Dein Debütalbum „Till It’s All Forgotten“ ist wirklich ein wunderbares Werk. Um ehrlich zu sein, habe ich ein bisschen gebraucht, um den Zugang zu finden. Es war zuerst eine schwere Kost, aber trotzdem konnte ich nicht aufhören es mir anzuhören und nach einiger Zeit war ich völlig hin und weg. Es hat mich in dieser besonderen Atmosphäre, die es vermittelt, fortgetragen.

Das ist genau die Reaktion, die ich bei den Zuhörern erreichen möchte. Es soll kein unmittelbares Erlebnis sein, sondern ein bisschen Zeit erfordern. Das würde nicht funktionieren, wenn ich im Radio 20 Mal am Tag rauf und runter gespielt werden möchte. Aber dem ist nicht der Fall. Es soll nicht „easy listening“ sein. Ich möchte, dass man genau zuhört und den Songs Aufmerksamkeit schenkt, um es wirklich zu verstehen. Das geht nicht, wenn sie nur im Hintergrund laufen.

Es ist so ein Sound, der einen an andere Ort transportieren kann. Egal, wo man es hört, sobald man die Augen schließt, wird man davon eingenommen. Man hört auch direkt raus, dass nordische Wurzeln involviert sind.

Das wird mir oft gesagt, aber ich frage mich, woran man denn diesen nordischen Sound wirklich raushört? Das war ja nicht meine Absicht, dass es so klingt. Ich könnte mir vorstellen, dass es mit den Vocals zusammenhängt. Es gibt viele nordische Sängerinnen, die so eine ähnliche durchdringende Stimme haben.

Du hast bis auf die Blechbläser und das Schlagzeug tatsächlich alle Instrumente auf deinem Album selbst gespielt. Wolltest du die komplette Kontrolle haben?

Oh ja, ich bin ein Kontrollfreak. Ich musste es einfach selbst machen, um sicher zu gehen, dass alles so klingt, wie ich es im Kopf habe. Um jemandem die Instrumente zu übergeben, muss ich dieser Person schon sehr vertrauen. Wieso sollte es aber jemand anderes machen, wenn ich doch zum Beispiel Piano spielen kann? Und weiß, was ich will. Dann spiele ich es doch einfach selber.

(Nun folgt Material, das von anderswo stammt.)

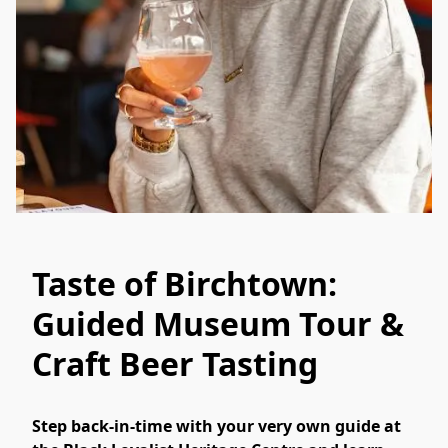
Taste of Birchtown:
Guided Museum Tour &
Craft Beer Tasting
Step back-in-time with your very own guide at 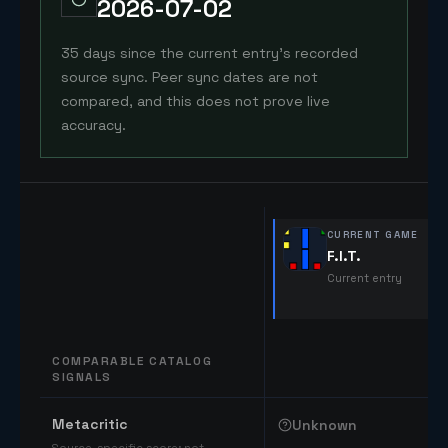
2026-07-02
35 days since the current entry's recorded
source sync. Peer sync dates are not
compared, and this does not prove live
accuracy.
CURRENT GAME
F.I.T.
Current entry
COMPARABLE CATALOG
SIGNALS
Comparable catalog signals
Metacritic
Unknown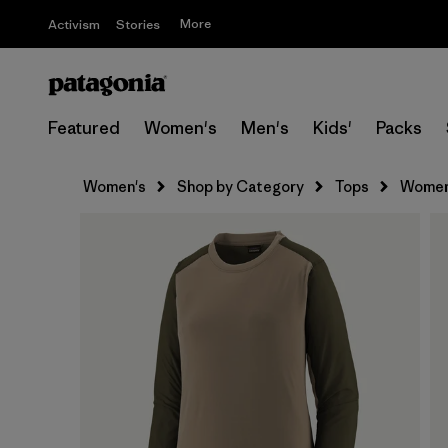
More
Activism
Stories
Featured
Women's
Men's
Kids'
Packs
Women's
Shop by Category
Tops
Women'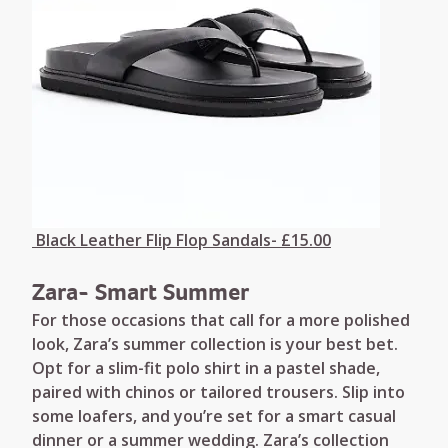
Black Leather Flip Flop Sandals- £15.00
Zara- Smart Summer
For those occasions that call for a more polished
look, Zara’s summer collection is your best bet.
Opt for a slim-fit polo shirt in a pastel shade,
paired with chinos or tailored trousers. Slip into
some loafers, and you’re set for a smart casual
dinner or a summer wedding. Zara’s collection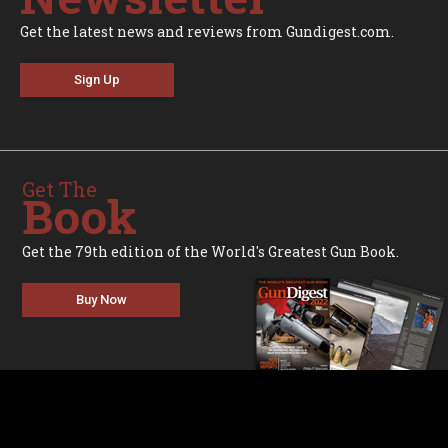
Get the latest news and reviews from Gundigest.com.
Sign Up
Get The
Book
Get the 79th edition of the World's Greatest Gun Book.
Buy Now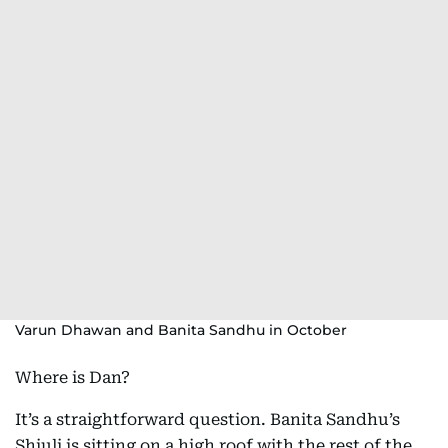
Varun Dhawan and Banita Sandhu in October
Where is Dan?
It’s a straightforward question. Banita Sandhu’s
Shiuli is sitting on a high roof with the rest of the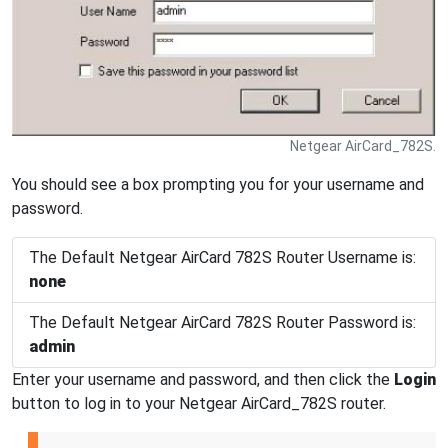
Netgear AirCard_782S.
You should see a box prompting you for your username and
password.
The Default Netgear AirCard 782S Router Username is:
none
The Default Netgear AirCard 782S Router Password is:
admin
Enter your username and password, and then click the
Login
button to log in to your Netgear AirCard_782S router.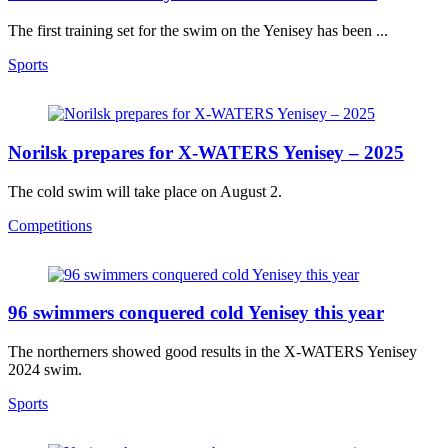
The first training set for the swim on the Yenisey has been ...
Sports
Norilsk prepares for X-WATERS Yenisey – 2025
The cold swim will take place on August 2.
Competitions
96 swimmers conquered сold Yenisey this year
The northerners showed good results in the X-WATERS Yenisey
2024 swim.
Sports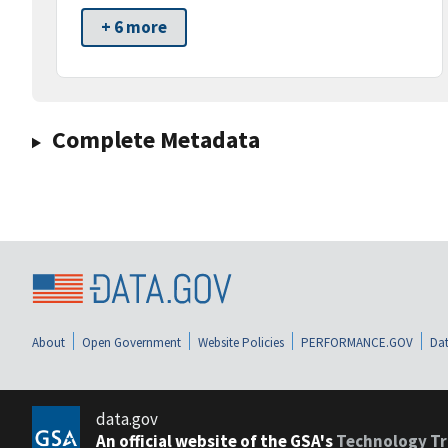
+ 6 more
Complete Metadata
About
Open Government
Website Policies
PERFORMANCE.GOV
Dat
data.gov
An official website of the GSA's
Technology Tr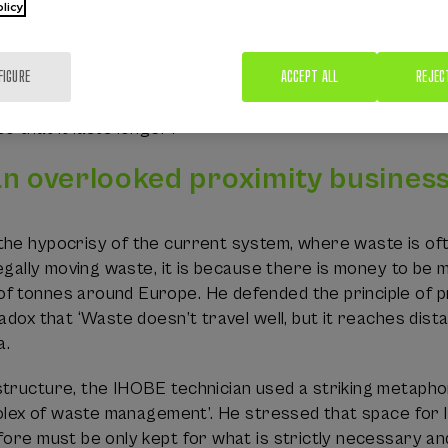
licy
sical constraints, the circular economy continues to be
ate in Europe is barely 11.8% and is around 8% in the Ba
FIGURE
ACCEPT ALL
REJEC
s should be radically reduced rather than making them m
 in production, but also in a radical change by consumers
 that it lasts longer’.
an overlooked proximity busines
he hypocrisy of the current system, where waste is ofte
llegally moving waste, it is because there is money to be 
 tonnes around Europe. He defended the principle of pro
radox that ‘Waste doesn’t travel well, but it reaches dis
a.
ructure, the IHOBE technician used a striking metaphor to 
 Rolex of waste management’. He stressed that space for l
fore must be only kept for what is strictly necessary a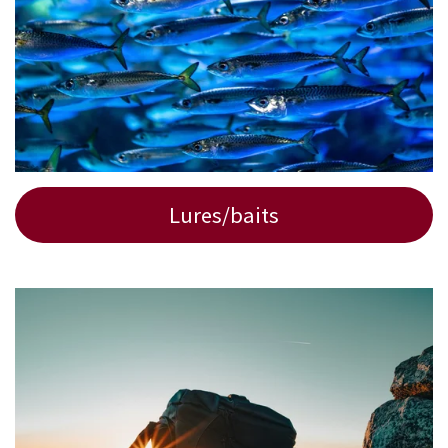
Lures/baits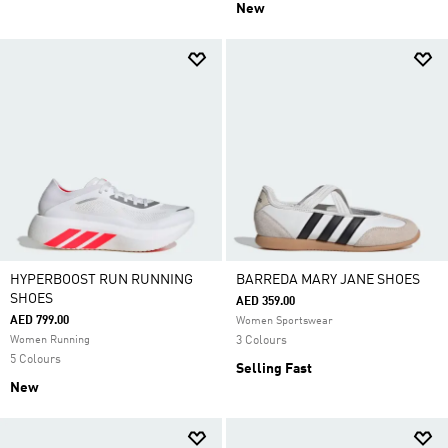
New
HYPERBOOST RUN RUNNING
BARREDA MARY JANE SHOES
SHOES
AED 359.00
AED 799.00
Women Sportswear
Women Running
3 Colours
5 Colours
Selling Fast
New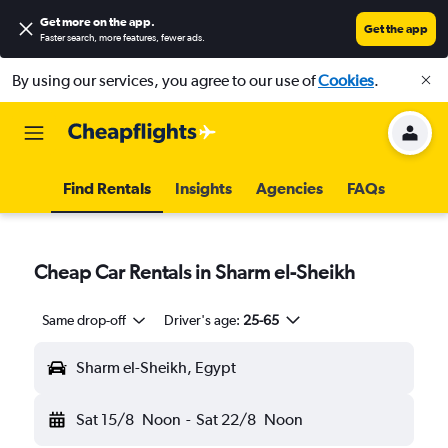
Get more on the app
.
Get the app
Faster search, more features, fewer ads.
By using our services, you agree to our use of
Cookies
.
Find Rentals
Insights
Agencies
FAQs
Cheap Car Rentals in Sharm el-Sheikh
Same drop-off
Driver's age:
25-65
Sharm el-Sheikh, Egypt
Sat 15/8
Noon
-
Sat 22/8
Noon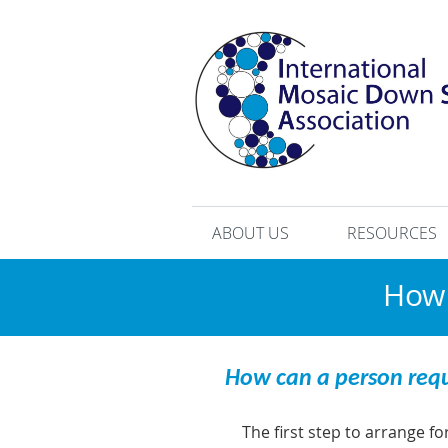
ABOUT US
RESOURCES
How 
How can a person req
The first step to arrange f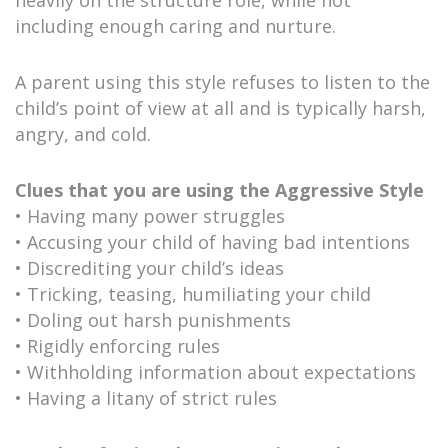
including enough caring and nurture.
A parent using this style refuses to listen to the
child’s point of view at all and is typically harsh,
angry, and cold.
Clues that you are using the Aggressive Style
• Having many power struggles
• Accusing your child of having bad intentions
• Discrediting your child’s ideas
• Tricking, teasing, humiliating your child
• Doling out harsh punishments
• Rigidly enforcing rules
• Withholding information about expectations
• Having a litany of strict rules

So hat man die Kontrolle, aber gleichzeitig auch die gesamte Verantwortung.

Das kann manchmal auch beängstigend sein. Aber ich habe wirklich immer eine klare Vision. Dies ist mein Solo-Projekt und so doch auch viel mehr solo, wenn ich so viel es geht selber mache.

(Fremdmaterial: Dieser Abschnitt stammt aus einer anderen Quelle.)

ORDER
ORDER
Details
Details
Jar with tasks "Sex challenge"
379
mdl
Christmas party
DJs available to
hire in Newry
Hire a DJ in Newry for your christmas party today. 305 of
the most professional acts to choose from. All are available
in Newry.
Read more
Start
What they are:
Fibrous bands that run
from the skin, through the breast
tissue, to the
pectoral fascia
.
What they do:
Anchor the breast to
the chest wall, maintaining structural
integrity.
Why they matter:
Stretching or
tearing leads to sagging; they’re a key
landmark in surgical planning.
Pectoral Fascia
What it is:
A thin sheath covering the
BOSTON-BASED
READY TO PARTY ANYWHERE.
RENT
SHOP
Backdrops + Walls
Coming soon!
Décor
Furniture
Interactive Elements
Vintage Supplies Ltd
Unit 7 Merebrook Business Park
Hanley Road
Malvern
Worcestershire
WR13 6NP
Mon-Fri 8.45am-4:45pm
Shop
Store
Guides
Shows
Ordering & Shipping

Ein komplettes Produkt deiner Kreativität also.

Ja, genau. Wenn man mit einer Band an einem Song arbeitet, dann bringen ja eben auch alle einzelnen Mitglieder ihre Visionen mit in den Song. Das kann für Durcheinander sorgen. Ich alleine kann so fokussierter an meiner Vision arbeiten.

Der letzte Track auf dem Album heißt „Are You Real“. Steht der Song bewusst an letzter Stelle, weil er so ein kathartisches Gefühl hinterlässt?

Ja, der Song fasst irgendwie noch einmal alles zusammen. Er begann als typisch strukturierter Pop-Song: Verse, Chorus, Lyrics… Wir hatten alles aufgenommen und gemerkt, dass es irgendwie nicht funktioniert. Ich habe mich noch einmal hingesetzt und mir Gedanken gemacht, was ich mit dem Song sagen möchte. Dann habe ich „Are You Real“ aufgeschrieben und realisiert, dass das eigentlich schon alles sagt. Das hört sich jetzt klischeemäßig an, aber in dem Moment habe ich mich von dem Album befreit gefühlt. Der Song ist so voller Hoffnung und ein wunderbares Ende für das Werk. Deswegen ist es auch mein Lieblingslied, es erleichtert mich jedes Mal aufs Neue.

Ein komplettierendes Gefühl. Was ja auch passt, wenn sich der rote Faden des Albums um das Weiterziehen und um Umbrüche dreht.

Ja, es geht ums Vergessen und Verarbeiten. Um Leute und Erfahrungen, die ich hinter mir lassen möchte. Am Ende des Albums frage ich mich also, ist das überhaupt alles wirklich passiert? Ich bin voller Hoffnung für die Zukunft.

Deine vorherigen Songs waren eher im typischen Singer-Songwriter Stil. Jetzt bringst du viele moderne Elemente hinein. Entfernst du dich bewusst aus dem Genre?

Schon, ich habe bei den Aufnahmen sehr darauf geachtet, da ich keinen Folk mehr machen möchte. Ich wollte mehr Synths und andere elektronische Elemente einbringen. Die, die ich benutzt habe, sind String Synths. Den Sound mag ich am liebsten.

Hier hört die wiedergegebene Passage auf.